Quelques retardataires, tout juste arrivés sur le quai se ruèrent entre les portes automatiques. Les mâchoires du serpent attrapèrent le sac à dos d'une jeune fille, deux bras le débloquèrent et la rame fila vers Dourdan dans un appel d'air brûlant de mécaniques. Je surveillai les téléviseurs. 18h22, suite des réjouissances, cette fois il filera vers Versailles... Choisy le roi, Orly, Rungis: j'étais au aguets.

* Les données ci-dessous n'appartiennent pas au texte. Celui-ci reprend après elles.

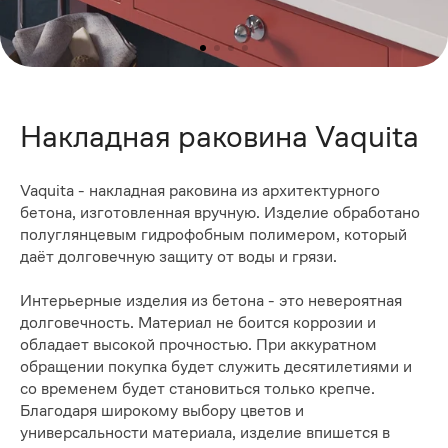
Накладная раковина Vaquita
Vaquita - накладная раковина из архитектурного
бетона, изготовленная вручную. Изделие обработано
полуглянцевым гидрофобным полимером, который
даёт долговечную защиту от воды и грязи.
Интерьерные изделия из бетона - это невероятная
долговечность. Материал не боится коррозии и
обладает высокой прочностью. При аккуратном
обращении покупка будет служить десятилетиями и
со временем будет становиться только крепче.
Благодаря широкому выбору цветов и
универсальности материала, изделие впишется в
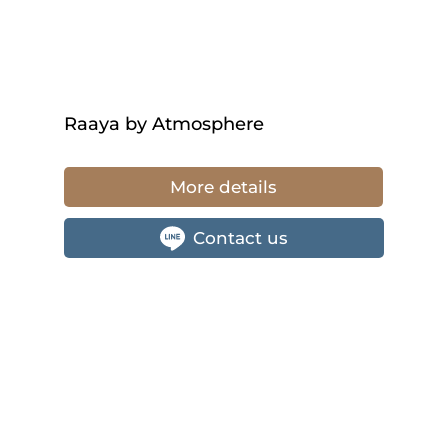
Raaya by Atmosphere
More details
Contact us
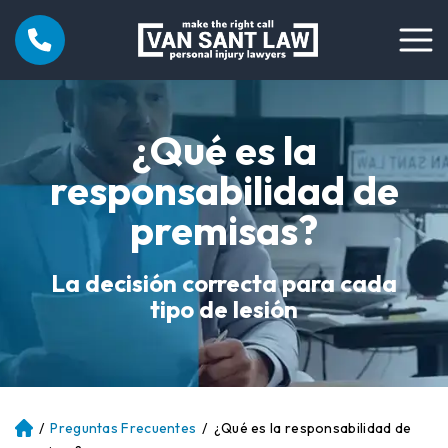
¿Qué es la
responsabilidad de
premisas?
La decisión correcta para cada
tipo de lesión
/
Preguntas Frecuentes
/
¿Qué es la responsabilidad de
Ini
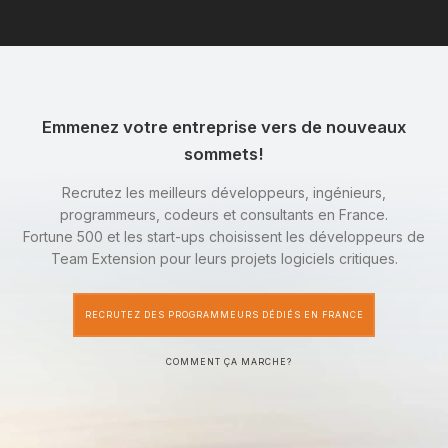
Emmenez votre entreprise vers de nouveaux
sommets!
Recrutez les meilleurs développeurs, ingénieurs,
programmeurs, codeurs et consultants en France.
Fortune 500 et les start-ups choisissent les développeurs de
Team Extension pour leurs projets logiciels critiques.
RECRUTEZ DES PROGRAMMEURS DÉDIÉS EN FRANCE
COMMENT ÇA MARCHE?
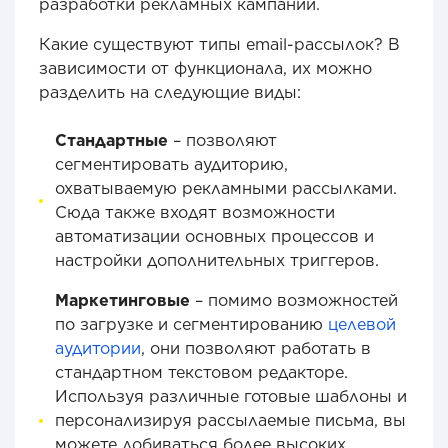
разработки рекламных кампаний.
Какие существуют типы email-рассылок? В
зависимости от функционала, их можно
разделить на следующие виды:
Стандартные
– позволяют
сегментировать аудиторию,
охватываемую рекламными рассылками.
Сюда также входят возможности
автоматизации основных процессов и
настройки дополнительных триггеров.
Маркетинговые
– помимо возможностей
по загрузке и сегментированию
целевой
аудитории
, они позволяют работать в
стандартном текстовом редакторе.
Используя различные готовые шаблоны и
персонализируя рассылаемые письма, вы
можете добиваться более высоких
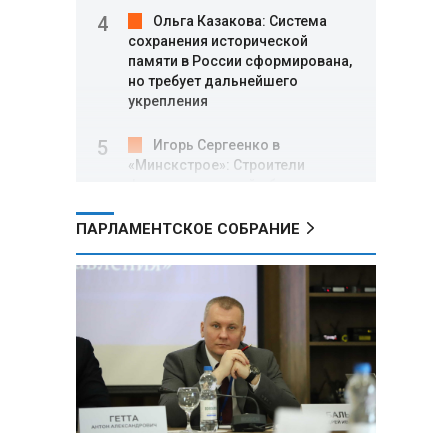
Ольга Казакова: Система
сохранения исторической
памяти в России сформирована,
но требует дальнейшего
укрепления
Игорь Сергеенко в
«Минскстрое»: Строители
формируют новый облик страны
и должны активнее участвовать
в улучшении охраны труда
ПАРЛАМЕНТСКОЕ СОБРАНИЕ
МИД РФ: Поездка
Зеленского в США не принесла
ожидаемых результатов
Белорусские школьники
собрали первые «космические»
томаты из семян, побывавших
на орбите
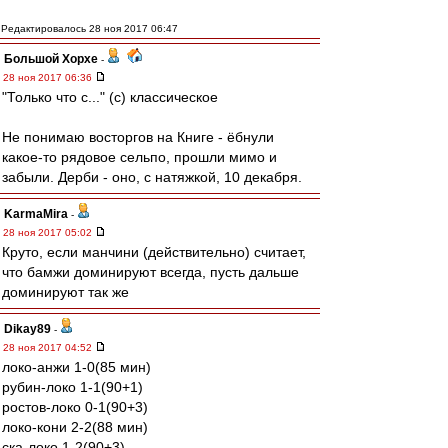
Редактировалось 28 ноя 2017 06:47
Большой Хорхе
-
28 ноя 2017 06:36
"Только что с..." (с) классическое
Не понимаю восторгов на Книге - ёбнули
какое-то рядовое сельпо, прошли мимо и
забыли. Дерби - оно, с натяжкой, 10 декабря.
KarmaMira
-
28 ноя 2017 05:02
Круто, если манчини (действительно) считает,
что бамжи доминируют всегда, пусть дальше
доминируют так же
Dikay89
-
28 ноя 2017 04:52
локо-анжи 1-0(85 мин)
рубин-локо 1-1(90+1)
ростов-локо 0-1(90+3)
локо-кони 2-2(88 мин)
ска-локо 1-2(90+3)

Tout a continué ainsi: les parkas rouges, 18h22, même cinéma; Versailles, arrivée à quai, mains sur les sacs, bris de voix, éclats de ferrailles ronflantes, sirocco du départ…

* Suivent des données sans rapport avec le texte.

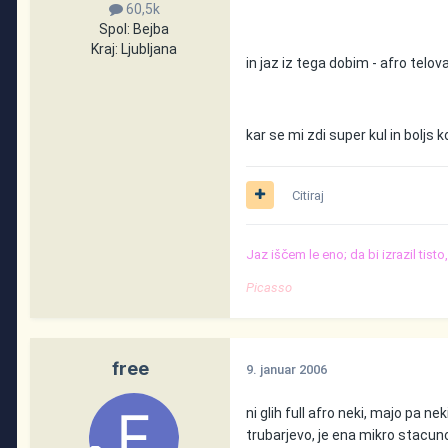
60,5k
Spol:
Bejba
Kraj:
Ljubljana
in jaz iz tega dobim - afro telov
kar se mi zdi super kul in boljs 
Citiraj
Jaz iščem le eno; da bi izrazil tist
Picasso
free
9. januar 2006
ni glih full afro neki, majo pa nek
trubarjevo, je ena mikro stacunca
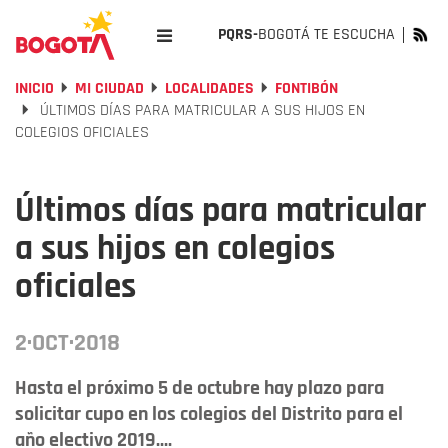
PQRS-
BOGOTÁ TE ESCUCHA
INICIO
MI CIUDAD
LOCALIDADES
FONTIBÓN
ÚLTIMOS DÍAS PARA MATRICULAR A SUS HIJOS EN
COLEGIOS OFICIALES
Últimos días para matricular
a sus hijos en colegios
oficiales
2·OCT·2018
Hasta el próximo 5 de octubre hay plazo para
solicitar cupo en los colegios del Distrito para el
año electivo 2019....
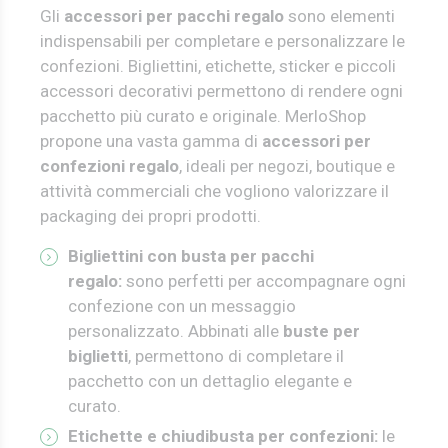
Gli
accessori per pacchi regalo
sono elementi
indispensabili per completare e personalizzare le
confezioni. Bigliettini, etichette, sticker e piccoli
accessori decorativi permettono di rendere ogni
pacchetto più curato e originale. MerloShop
propone una vasta gamma di
accessori per
confezioni regalo
, ideali per negozi, boutique e
attività commerciali che vogliono valorizzare il
packaging dei propri prodotti.
Bigliettini con busta per pacchi
regalo:
sono perfetti per accompagnare ogni
confezione con un messaggio
personalizzato. Abbinati alle
buste per
biglietti
, permettono di completare il
pacchetto con un dettaglio elegante e
curato.
Etichette e chiudibusta per confezioni:
l
e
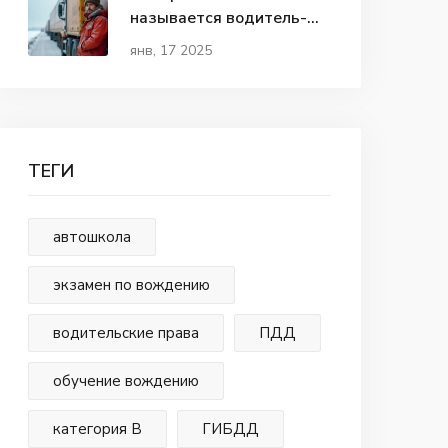
называется водитель-
дальнобойщик в разных
янв, 17 2025
регионах России
ТЕГИ
автошкола
экзамен по вождению
водительские права
ПДД
обучение вождению
категория В
ГИБДД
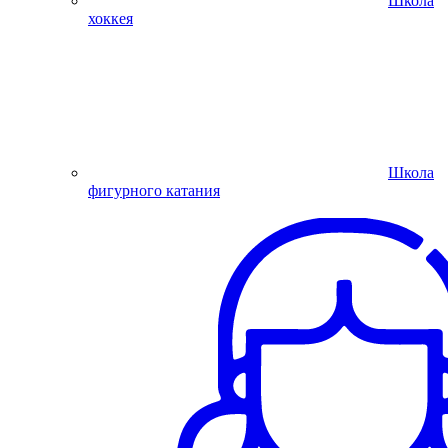
Школа
хоккея
Школа
фигурного катания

18h23, Brétigny sur Orge, annonces, répétitions, parcages, ouvertures des gueules, ingurgitation des passagers et -dans un énième souffle- l'expulsion de plusieurs centaines d'âmes vers les différentes couronnes de l'agglomération parisienne. C'était un spectacle saisissant, à chaque départ la station "Notre-Dame" gonflait ses voutes, ouvrait sa cage thoracique de faïence pour aspirer, inhaler la rue, engloutir les badauds, les travailleurs, touristes, molécules innocentes, brassées, malmenées, mangées par Paris. Sous les ordres des skippers du RER, jeunes globules en parkas rouges, j'observai le monstre parisien qui expulsait son oxygène souillé, qui renvoyait à leurs pénates les muscles endoloris, les paupières tombantes et les esprits somnolents. La ville soufflait, toussait son dioxyde de carbone. Ils étaient des milliers: Savigny, Juvisy, Longjumeau; des milliers de lycéens, de vendeurs, de bureaucrates, de serveurs, de cadres, de chômeurs, de rentiers et toutes les deux minutes un battement, un spasme... Arpajon, Jouy-en-Josas. La nuit était là. Sous mes yeux il y avait une capitale qui crachait sa fatigue, pour, dès demain, récupérer par les longues trachées du RER de nouvelles faces oxygénées, de nouvelles échines droites, de nouveaux cols repassés, prêts à bondir, trotter, sourire, s'user, prêt à nourrir l'animal tentaculaire.

ELAO 18h22 Direction Etampes. C'était mon tour, l’alvéole du retour, la rame de Marolles-en-Hurepoix.

Ce fut une superbe journée. Départ... Souffle... Demain, je reviendrai m'extasier à Notre Dame.